Q: How do students arrive at an equilibrium price?

A mixture of frustration and impatience will move your students' markets towards the equilibrium price. It is not uncommon to see some initial price dispersion. This may well lead to hopeful students giving extreme offers: high bids and low asks. As these offers go unmet, impatient students will begin to moderate their offers. Of course, students will be quicker to revise their offers if they notice recent transaction prices, so you should DEFINITELY make sure that your students know where to find this information!


Q: If there were more oranges per round, would the price have more of a chance to arrive at an equilibrium price?

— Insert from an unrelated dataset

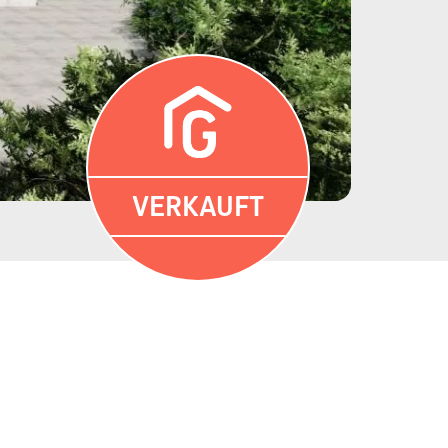
VERKAUFT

In short, yes. In our default parameters, each game buyers demand three units, with decreasing marginal valuation, and sellers can provide up to three units at an increasing marginal cost. More oranges per round would increase convergence. As a general rule of practice, we do our best to make our default parameters long enough to convey the concept, but brief enough to leave room for discussion and lecture. We find that after the transaction of three oranges many groups will see prices nearing the equilibrium prediction. Convergence improves with repetition. You can replay the game with students in the same role with the same buyer and seller values by changing the number of periods in the Repetition panel.  

Q: What should I set the group size to? Should I increase the group size so students have more bids and asks to choose from?

We find that 10 players per group (5 sellers, 5 buyers) keeps the game moving at a comfortable pace for students and generates strong data results. No matter the group size, students will only be shown the three highest bids and the three lowest asks in the table. However, with more players in the game, whether human or robot, bids and asks will change more frequently and the graph will be more populated with transactions. I would advise against group sizes over 20 since beyond that point the game will be moving at a pace that might be hard for students to keep up with.  

Q: How do the robots play?

Robot Buyer: If there are asks and the best ask is less than 90% of the robot’s current value, then the robot will buy at the lowest ask. If there are no asks, the robot will make a bid with a price at 90% of its current value. Robot Seller: If there are bids and the best bid asks for 110% of the robot’s current value, then the robot will sell at the highest bid. If there are no bids, then the seller will ask for 110% of its current value.  

Q: Can I monitor the market and see the transactions that are occurring from my instructor account?

We envisioned the role of the instructor to be able to press run game in the console, see that all the groups have begun, and then step away from your computer and move throughout to classroom to answer any questions students may have while playing. However, we do understand that some educators like to become a student in their classroom during game play—thus we have 6 test accounts, where you can log in and play with your students. The choice is entirely up to you!